I don't have a fear that there was a SA I don't remember. The fear that's been playing around in my head for a year is that my CSA perp was not the person I originally thought it was. THAT is a very big and real fear. And yeah, I think it came out in my dream.
The dream did give me a way to finally, finally talk about my fear to T. It was so hard to open my mouth and say it. I told him about the dream and then told him there was something I was scared to say, that I've been holding for a year. Every time I would try to say it, I wouldn't be able to feel my feet and my legs and I wouldn't be able to breathe.
So. I would say as much as I could and then I would tell him I needed to stop and ask him to tell me a story. Just short things...like his favorite thing he ate last weekend was banana pudding. The little stories would ground me and I would say the next part, and then he would tell me a little story. We did that until I got the stupid sentence out.
After I told him, he asked if I wanted to continue talking about it or if I wanted to sit with the fact that I finally said it. I really wanted to sit with the fact that I said it, FINALLY. So, we did. T talked about how hard it must have been to hold that for a year, and to spiral up and down with it, and to never be able to say it.

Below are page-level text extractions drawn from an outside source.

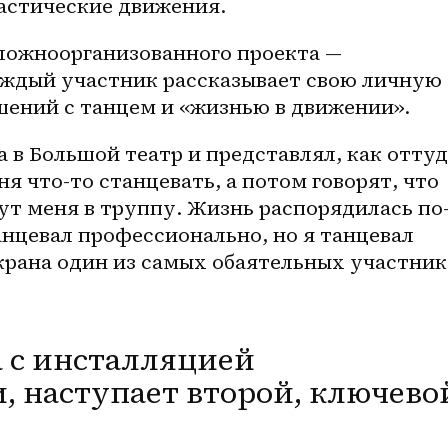
астические движения. 
ложноорганизованного проекта — 
аждый участник рассказывает свою личную 
ений с танцем и «жизнью в движении».
а в Большой театр и представлял, как оттуд
я что-то станцевать, а потом говорят, что 
ут меня в труппу. Жизнь распорядилась по
нцевал профессионально, но я танцевал 
экрана один из самых обаятельных участник
а с инсталляцией
, наступает второй, ключево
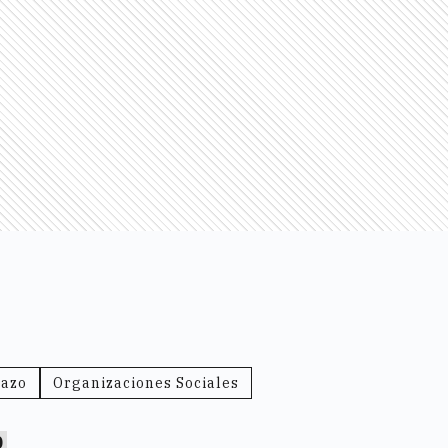
lazo
Organizaciones Sociales
0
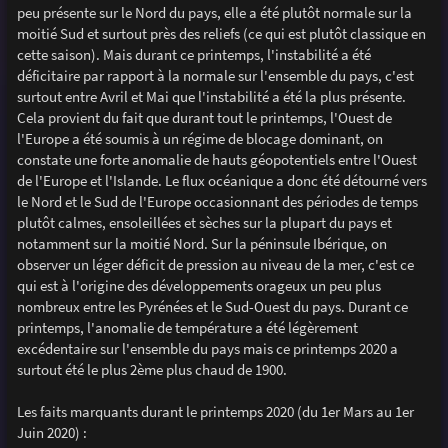
peu présente sur le Nord du pays, elle a été plutôt normale sur la
moitié Sud et surtout près des reliefs (ce qui est plutôt classique en
cette saison). Mais durant ce printemps, l'instabilité a été
déficitaire par rapport à la normale sur l'ensemble du pays, c'est
surtout entre Avril et Mai que l'instabilité a été la plus présente.
Cela provient du fait que durant tout le printemps, l'Ouest de
l'Europe a été soumis à un régime de blocage dominant, on
constate une forte anomalie de hauts géopotentiels entre l'Ouest
de l'Europe et l'Islande. Le flux océanique a donc été détourné vers
le Nord et le Sud de l'Europe occasionnant des périodes de temps
plutôt calmes, ensoleillées et sèches sur la plupart du pays et
notamment sur la moitié Nord. Sur la péninsule Ibérique, on
observer un léger déficit de pression au niveau de la mer, c'est ce
qui est à l'origine des développements orageux un peu plus
nombreux entre les Pyrénées et le Sud-Ouest du pays. Durant ce
printemps, l'anomalie de température a été légèrement
excédentaire sur l'ensemble du pays mais ce printemps 2020 a
surtout été le plus 2ème plus chaud de 1900.
Les faits marquants durant le printemps 2020 (du 1er Mars au 1er
Juin 2020) :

He talked about me being brave, and not having to hold it alone anymore. I sat and felt the feeling of still being ALIVE, even though I finally said it. I actually thought about PC and how hard it is for us to say things...and I thought about posting about how we CAN speak the unspeakable, and still be okay.

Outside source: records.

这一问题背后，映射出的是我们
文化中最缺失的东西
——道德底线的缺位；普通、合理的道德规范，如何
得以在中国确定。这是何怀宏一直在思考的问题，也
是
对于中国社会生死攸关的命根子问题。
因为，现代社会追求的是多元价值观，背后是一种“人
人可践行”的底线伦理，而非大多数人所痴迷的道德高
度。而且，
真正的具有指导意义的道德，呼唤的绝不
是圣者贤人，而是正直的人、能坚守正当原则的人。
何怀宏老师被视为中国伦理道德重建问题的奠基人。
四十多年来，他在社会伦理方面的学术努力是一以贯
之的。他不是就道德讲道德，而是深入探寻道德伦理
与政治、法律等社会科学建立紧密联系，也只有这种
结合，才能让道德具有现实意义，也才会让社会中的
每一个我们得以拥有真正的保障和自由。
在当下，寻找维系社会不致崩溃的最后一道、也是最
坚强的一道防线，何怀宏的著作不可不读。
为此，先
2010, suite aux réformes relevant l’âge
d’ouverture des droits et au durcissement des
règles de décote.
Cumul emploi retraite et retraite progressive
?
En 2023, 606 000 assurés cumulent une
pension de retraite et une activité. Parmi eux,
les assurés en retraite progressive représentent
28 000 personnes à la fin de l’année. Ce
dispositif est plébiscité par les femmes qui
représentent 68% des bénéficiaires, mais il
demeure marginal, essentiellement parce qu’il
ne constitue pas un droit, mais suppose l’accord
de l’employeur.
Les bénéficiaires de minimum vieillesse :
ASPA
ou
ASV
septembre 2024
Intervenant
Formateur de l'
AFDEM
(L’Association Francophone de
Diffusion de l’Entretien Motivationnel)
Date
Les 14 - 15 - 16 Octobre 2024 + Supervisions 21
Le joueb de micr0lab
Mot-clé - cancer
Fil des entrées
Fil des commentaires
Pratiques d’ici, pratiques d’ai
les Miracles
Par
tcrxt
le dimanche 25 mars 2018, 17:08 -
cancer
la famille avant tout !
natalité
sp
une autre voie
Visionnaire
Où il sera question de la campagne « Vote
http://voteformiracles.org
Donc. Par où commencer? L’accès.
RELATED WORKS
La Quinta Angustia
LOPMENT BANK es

It was a 90 minute session, which was good. We never talked about who I think it might have been. I just couldn't go there. We talked about talking about the "who" and talked about not talking about it. I tried a couple of different times to tell....I started making a list, I started drawing a picture...but I couldn't do it. Not yet. Maybe not ever, but definitely not yet.
T said we will go as slowly as I need to.
At the end, he was telling me ways to ground myself this week, and while he was talking I had this "a-ha" moment. I realized that no matter WHO it was, it doesn't change anything. It happened when I was 4 and 5. I am the same person I have been since then. What happened doesn't change. No matter who did it, I am still the same me. I'm the same me I was before I spoke it out loud at session today.
I remember when my son was diagnosed with autism, realizing that he was the SAME little boy he had always been. Nothing had changed...he was still the exact same him.
No matter what my story is, I am still the exact same me. Remembering who did it doesn't change that. I don't even know if that makes sense, but it feels HUGE to me to have that to hang on to.
So. Trying to stay in the now and remember I'm still me, no matter what.